2 Succinate starch: Half an ester formed by esterification of the hydroxyl group in glucose units from starch molecules with succinic acid. Can swell in cold water, gelatinization temperature is lower than original starch, strong viscosity, clear liquid and frozen resistance, suitable for soups, canned food, frozen food, disintegrator used as tablets in medicine; paper Used as surface paste and bonding layer.
3 Starch succinate alkene: half an ester formed by esterification of the hydroxyl group of glucose units in starch molecules with succinic acid alkene. This derivative has an original hydrophilic group and a suitable hydrophobic group, and is an excellent emulsion stabilizer. The most important of these is octene succinate starch, which can stabilize oil-in-water emulsions and can be used as an emulsifier for soft drinks to summarize water-insoluble ingredients such as flavors, flavors and vitamins, which are suitable for spray drying. It can also be used as a slow release encapsulation agent.

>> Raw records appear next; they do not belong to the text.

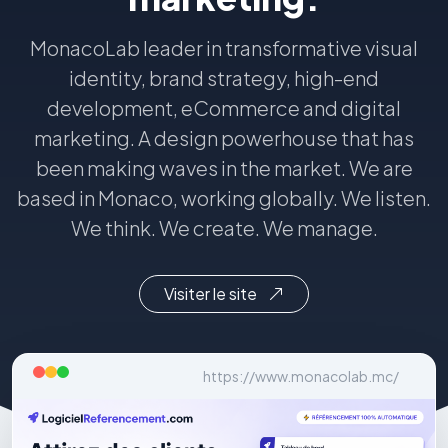
MonacoLab leader in transformative visual
identity, brand strategy, high-end
development, eCommerce and digital
marketing. A design powerhouse that has
been making waves in the market. We are
based in Monaco, working globally. We listen.
We think. We create. We manage.
Visiter le site
https://www.monacolab.mc/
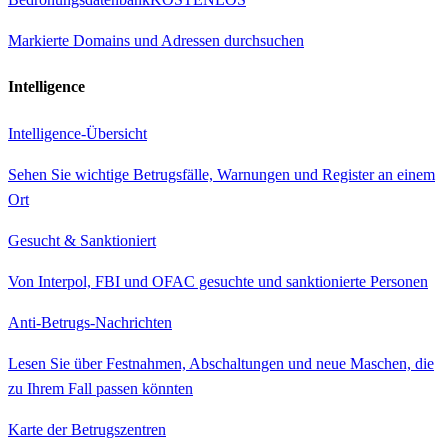
Markierte Domains und Adressen durchsuchen
Intelligence
Intelligence-Übersicht
Sehen Sie wichtige Betrugsfälle, Warnungen und Register an einem
Ort
Gesucht & Sanktioniert
Von Interpol, FBI und OFAC gesuchte und sanktionierte Personen
Anti-Betrugs-Nachrichten
Lesen Sie über Festnahmen, Abschaltungen und neue Maschen, die
zu Ihrem Fall passen könnten
Karte der Betrugszentren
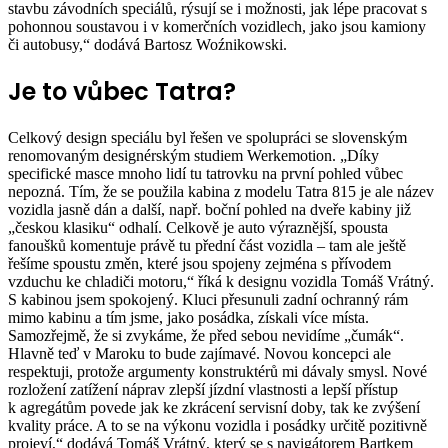
stavbu závodních speciálů, rýsují se i možnosti, jak lépe pracovat s
pohonnou soustavou i v komerčních vozidlech, jako jsou kamiony
či autobusy,“ dodává Bartosz Woźnikowski.
Je to vůbec Tatra?
Celkový design speciálu byl řešen ve spolupráci se slovenským
renomovaným designérským studiem Werkemotion. „Díky
specifické masce mnoho lidí tu tatrovku na první pohled vůbec
nepozná. Tím, že se použila kabina z modelu Tatra 815 je ale název
vozidla jasně dán a další, např. boční pohled na dveře kabiny již
„českou klasiku“ odhalí. Celkově je auto výraznější, spousta
fanoušků komentuje právě tu přední část vozidla – tam ale ještě
řešíme spoustu změn, které jsou spojeny zejména s přívodem
vzduchu ke chladiči motoru,“ říká k designu vozidla Tomáš Vrátný.
S kabinou jsem spokojený. Kluci přesunuli zadní ochranný rám
mimo kabinu a tím jsme, jako posádka, získali více místa.
Samozřejmě, že si zvykáme, že před sebou nevidíme „čumák“.
Hlavně teď v Maroku to bude zajímavé. Novou koncepci ale
respektuji, protože argumenty konstruktérů mi dávaly smysl. Nové
rozložení zatížení náprav zlepší jízdní vlastnosti a lepší přístup
k agregátům povede jak ke zkrácení servisní doby, tak ke zvýšení
kvality práce. A to se na výkonu vozidla i posádky určitě pozitivně
projeví,“ dodává Tomáš Vrátný, který se s navigátorem Bartkem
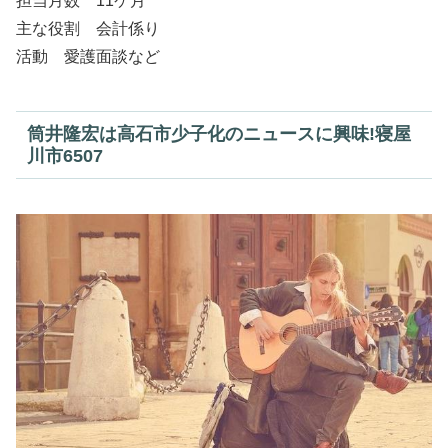
担当月数 11ケ月
主な役割 会計係り
活動 愛護面談など
筒井隆宏は高石市少子化のニュースに興味!寝屋
川市6507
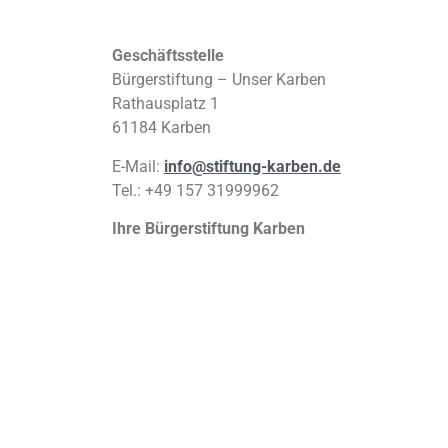
Geschäftsstelle
Bürgerstiftung – Unser Karben
Rathausplatz 1
61184 Karben
E-Mail:
info@stiftung-karben.de
Tel.: +49 157 31999962
Ihre Bürgerstiftung Karben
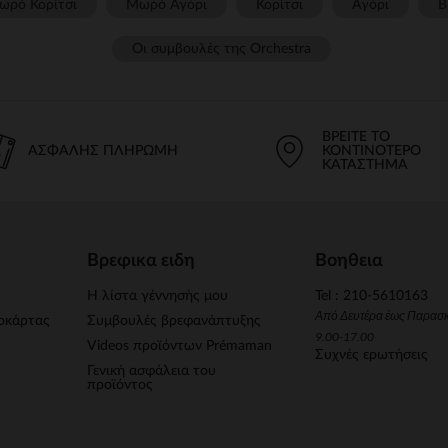
ωρό Κορίτσι
Μωρό Αγόρι
Κορίτσι
Αγόρι
Β
Οι συμβουλές της Orchestra​
ΒΡΕΊΤΕ ΤΟ
ΑΣΦΑΛΉΣ ΠΛΗΡΩΜΉ
ΚΟΝΤΙΝΌΤΕΡΟ
ΚΑΤΆΣΤΗΜΑ
Βρεφικα ειδη
Βοηθεια
Η λίστα γέννησής μου
Tel : 210-5610163
Από Δευτέρα έως Παρασ
οκάρτας
Συμβουλές βρεφανάπτυξης
9.00-17.00
Videos προϊόντων Prémaman
Συχνές ερωτήσεις
Γενική ασφάλεια του
προϊόντος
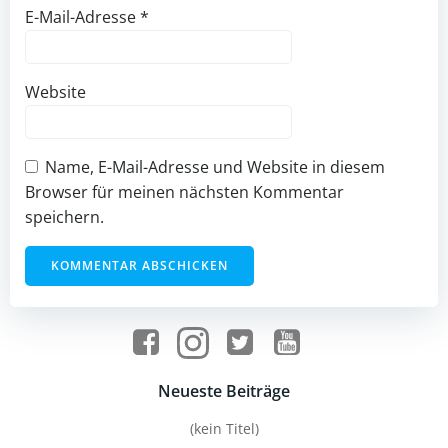
E-Mail-Adresse
*
Website
Name, E-Mail-Adresse und Website in diesem
Browser für meinen nächsten Kommentar
speichern.
Neueste Beiträge
(kein Titel)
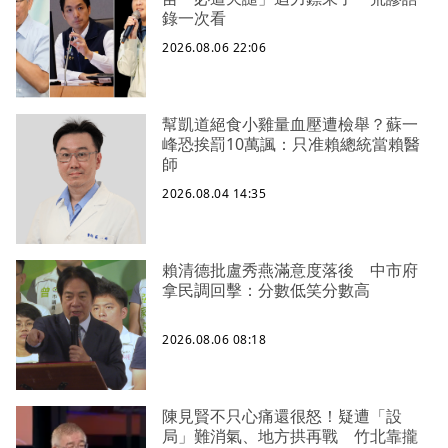
錄一次看
2026.08.06 22:06
幫凱道絕食小雞量血壓遭檢舉？蘇一
峰恐挨罰10萬諷：只准賴總統當賴醫
師
2026.08.04 14:35
賴清德批盧秀燕滿意度落後 中市府
拿民調回擊：分數低笑分數高
2026.08.06 08:18
陳見賢不只心痛還很怒！疑遭「設
局」難消氣、地方拱再戰 竹北靠攏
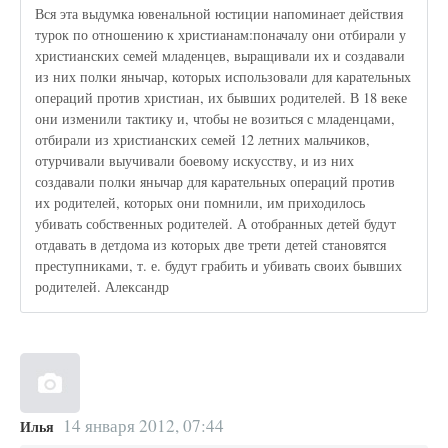
Вся эта выдумка ювенальной юстиции напоминает действия
турок по отношению к христианам:поначалу они отбирали у
христианских семей младенцев, выращивали их и создавали
из них полки янычар, которых использовали для карательных
операций против христиан, их бывших родителей. В 18 веке
они изменили тактику и, чтобы не возиться с младенцами,
отбирали из христианских семей 12 летних мальчиков,
отурчивали выучивали боевому искусству, и из них
создавали полки янычар для карательных операций против
их родителей, которых они помнили, им приходилось
убивать собственных родителей. А отобранных детей будут
отдавать в детдома из которых две трети детей становятся
преступниками, т. е. будут грабить и убивать своих бывших
родителей. Александр
14 января 2012, 07:44
Илья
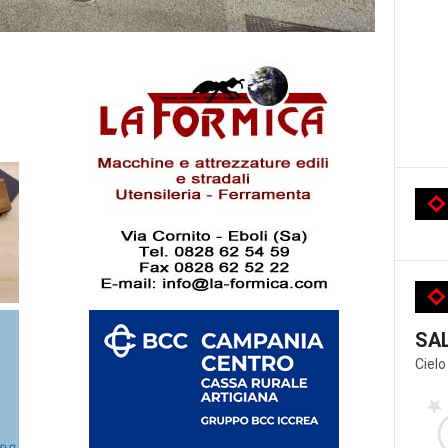
SA
Cielo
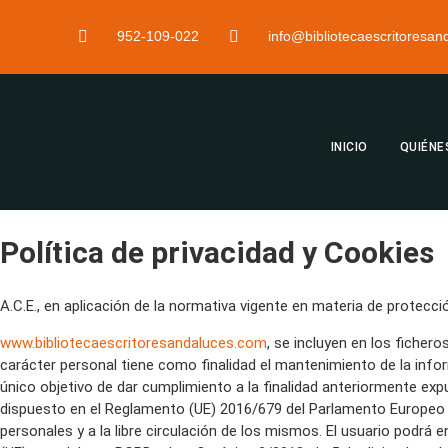
952-109-022
info@bibliotecaescritoresa
INICIO
QUIÉNE
Política de privacidad y Cookies
A.C.E., en aplicación de la normativa vigente en materia de protecc
www.bibliotecaescritoresandaluces.com
, se incluyen en los fiche
carácter personal tiene como finalidad el mantenimiento de la inf
único objetivo de dar cumplimiento a la finalidad anteriormente exp
dispuesto en el Reglamento (UE) 2016/679 del Parlamento Europeo y d
personales y a la libre circulación de los mismos. El usuario podrá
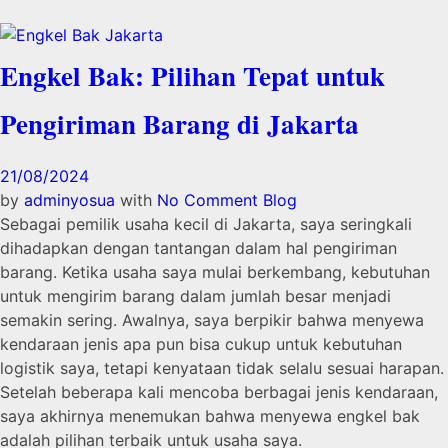
Engkel Bak: Pilihan Tepat untuk
Pengiriman Barang di Jakarta
21/08/2024
by
adminyosua
with
No Comment
Blog
Sebagai pemilik usaha kecil di Jakarta, saya seringkali
dihadapkan dengan tantangan dalam hal pengiriman
barang. Ketika usaha saya mulai berkembang, kebutuhan
untuk mengirim barang dalam jumlah besar menjadi
semakin sering. Awalnya, saya berpikir bahwa menyewa
kendaraan jenis apa pun bisa cukup untuk kebutuhan
logistik saya, tetapi kenyataan tidak selalu sesuai harapan.
Setelah beberapa kali mencoba berbagai jenis kendaraan,
saya akhirnya menemukan bahwa menyewa engkel bak
adalah pilihan terbaik untuk usaha saya.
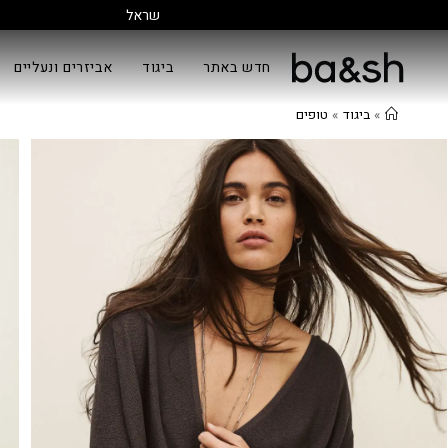
חדש באתר
ביגוד
אביזרים ונעליים
»
ביגוד
»
טופים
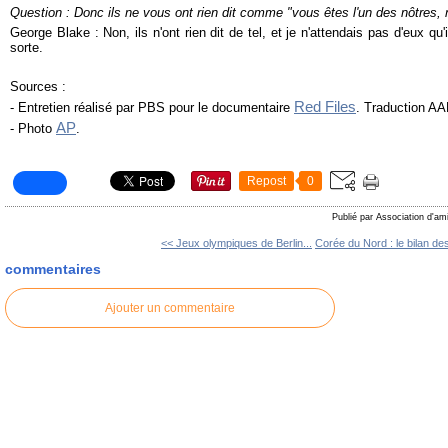
Question : Donc ils ne vous ont rien dit comme "vous êtes l'un des nôtres, n
George Blake : Non, ils n'ont rien dit de tel, et je n'attendais pas d'eux qu'
sorte.
Sources :
Red Files
- Entretien réalisé par PBS pour le documentaire
. Traduction A
AP
- Photo
.
Repost
0
Publié par Association d'am
<< Jeux olympiques de Berlin...
Corée du Nord : le bilan des
commentaires
Ajouter un commentaire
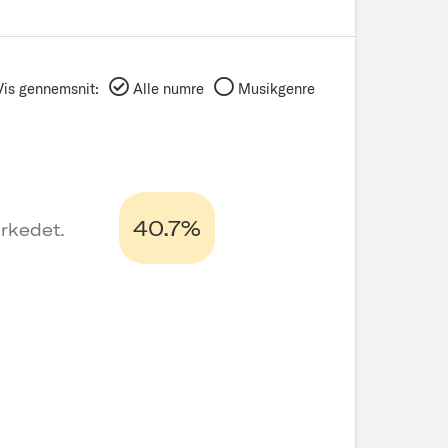
Vis gennemsnit:
Alle numre
Musikgenre
40.7%
arkedet.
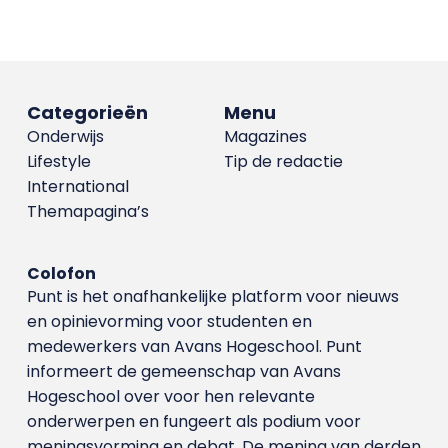
Categorieën
Menu
Onderwijs
Magazines
Lifestyle
Tip de redactie
International
Themapagina’s
Colofon
Punt is het onafhankelijke platform voor nieuws
en opinievorming voor studenten en
medewerkers van Avans Hoge­school. Punt
informeert de gemeenschap van Avans
Hogeschool over voor hen relevante
onderwerpen en fungeert als podium voor
meningsvorming en debat. De mening van derden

4 Starch phosphate: A derivative of the glucose unit part of the starch molecule which is esterified with phosphoric acid. If the phosphate is only combined with the hydroxyl group in the starch molecule, it is called phosphate starch. It is an anionic derivative, high paste viscosity, clear and stable, and frozen resistance is superior to other derivatives, can be made with cooling water. Pudding powder. The US Food and Drug Administration allows several starches that are esterified with phosphates such as sodium dihydrogen phosphate for use in food. The phosphorus content of starch (in the case of phosphorus) must not exceed 0.4%. It is used as a wet end additive and paint binder in paper making, as a measure of size in textiles, as a filler in medicine, and as a flocculant for wastewater treatment.
5 Starch Sulfate: A product of an esterification reaction from a part of the glucose unit from the starch molecule with sulfuric acid. This can form a thick, clear and stable paste. It has biological activity and has certain uses in medicine.
6 Staranth xanthate: Starch is a product formed by esterification of alcohol with dithiocarbonic acid. In fact, starch is produced by reacting with carbon disulfide in the presence of sodium hydroxide and water. Starch xanthate is used for the exchange of metal ions in wastewater treatment, used for encapsulation of volatile pesticides for slow release, can be used as fillers for granular rubber, paper making is used as an interfiber binder.
The product of the etherification reaction of the hydroxyl group in the glucose unit section in starch ether molecules with hydrocarbon chains. Useful for hydroxyethyl starch and hydroxypropyl starch.